The report said new HIV infections in South and South-East Asia declined by 8 per cent and by 16 per cent in the Pacific between 2005 and 2013. In India, the numbers of new HIV infections declined by 19 per cent, yet it still accounted for 38 per cent of all new HIV infections in the region.

The proportions of people who do not have access to antiretroviral therapy treatment are 64 per cent in India. In Asia and the Pacific, the number of AIDS-related deaths fell by 37 per cent between 2005 and 2013, the report said.

India recorded a 38 per cent decline in AIDS-related deaths between 2005 and 2013. During this period, there was a major scale up of access to HIV treatment, it said. At the end of 2013, more than 700,000 people were on antiretroviral therapy, the second largest number of people on treatment in any single country.

In India, HIV prevalence among female sex workers dropped from 10.3 per cent to 2.7 per cent but it increased in the states of Assam, Bihar and Madhya Pradesh, the report said.

The estimated population size of sex workers is 868,000, of which 2.8 per cent is HIV-positive. In India, HIV prevalence among women who inject drugs was nearly twice that or more than the figures for their male counterparts, it said.

HIV prevalence among people who have migrated from rural to urban areas in India is estimated at 0.9 per cent, almost four times the national prevalence, according to the UN report.

"Whether you live or die should not depend on access to an HIV test," said Michel Sidibe, Executive Director of UNAIDS.

"Smarter scale-up is needed to close the gap between people who know their HIV status and people who don't, people who can get services and people who can't and people who are protected and people who are punished," he said.

The UNAIDS report shows that as people find out their HIV-positive status they will seek life-saving treatment. In sub-Saharan Africa, almost 90 per cent of people who tested positive for HIV went on to access antiretroviral therapy (ART), the report said.

In 2013, an additional 2.3 million people gained access to the life-saving medicines, bringing the global number of people accessing ART to nearly 13 million by the end of 2013, it said.

"If we accelerate all HIV scale-up by 2020, we will be on track to end the epidemic by 2030," Sidibe said. "If not, we risk significantly increasing the time it would take, adding a decade, if not more," he said.

By ending the epidemic by 2030, the world would avert 18 million new HIV infections and 11.2 million AIDS-related deaths between 2013 and 2030.

UNAIDS reported the lowest levels of new HIV infections this century, at 2.1 million.
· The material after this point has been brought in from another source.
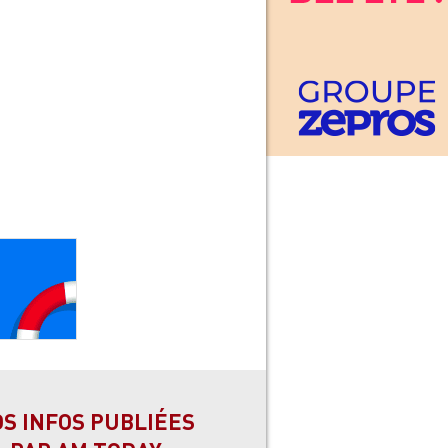
OS INFOS PUBLIÉES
In the last three years alone, new HIV infections have fallen by 13 per cent. It is estimated that 35 million people were living with HIV in the world at the end of 2013. AIDS-related deaths are at their lowest since the peak in 2005, having declined by 35 per cent.

Tuberculosis continues to be the leading cause of death among people living with HIV. The report outlines that to close the gap between people who are reached with HIV services and people who are not will require research and innovation combined with protective laws that promote freedom and equality for all people.

"It will also require increased commitment from the global community and countries most affected to the remarkable returns on investment that have been witnessed over the last 10 years to continue so that the end of the AIDS epidemic can be achieved by 2030," the report said.